TomasBeuzen commented 4 years ago

@chrisleaman

Okay so I've finally had clear headspace to think about this. Everything in pybeach is vectorized. If your profiles all share the same x-coordinate, you can pass in a m*n matrix of z-values (where m is the number of profiles and n is the same length as x). So your code above can be written like this:

# List of x and y coordinates for a number of profiles
x = [0,1, 2, 3, ...)] # all profiles share same x-coordinate
y_matrix = [(0.1, 0.2, 0.3,...), (0.1, 0.2, 0.3,...), ...]

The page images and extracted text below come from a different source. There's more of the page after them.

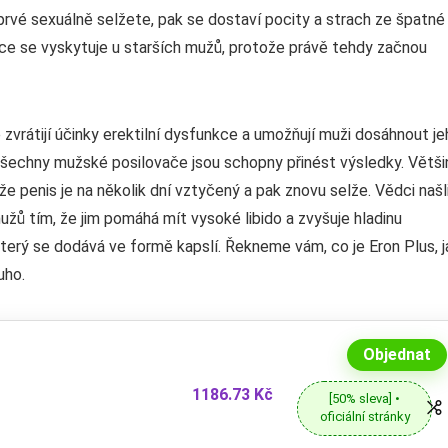
rvé sexuálně selžete, pak se dostaví pocity a strach ze špatné
nkce se vyskytuje u starších mužů, protože právě tehdy začnou
zvrátijí účinky erektilní dysfunkce a umožňují muži dosáhnout je
všechny mužské posilovače jsou schopny přinést výsledky. Větši
e penis je na několik dní vztyčený a pak znovu selže. Vědci našl
užů tím, že jim pomáhá mít vysoké libido a zvyšuje hladinu
terý se dodává ve formě kapslí. Řekneme vám, co je Eron Plus, j
uho.
Objednat
1186.73 Kč
[50% sleva] •
oficiální stránky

# Create a single Profile class for handling all profiles (ML model will be loaded only once)
p = Profile(x, y_matrix)
toe_ml, prob_ml = p.predict_dunetoe_ml('wave_embayed_clf') # toe ml will have length equivalent to number of rows in  y_matrix

As mentioned, pybeach assumes that all profiles share the same x-coordinate (which in your toy example seems to be the case). However, I have not yet implemented handling of the case where you pass in a matrix of different x-coordinate vectors which correspond to a matrix of profiles. That's on the list and I'll implement in the coming weeks.

chrisleaman commented 4 years ago

Ah nice! I hadn't thought of passing a matrix but that makes sense. One thing doing it this way is that n would have to be the same for all profiles, which means you'd have to pad the matrix with np.nan's for short profiles. I wonder if this would be a problem for the ML approach.

Otherwise modifying the code to handle a matrix of x-coords as well sounds like a good idea. Feel free to assign any tasks/issues to me as well ๐Ÿ˜Š

TomasBeuzen commented 3 years ago

Doing some repo clean-up...

Closing this as there's no further action required.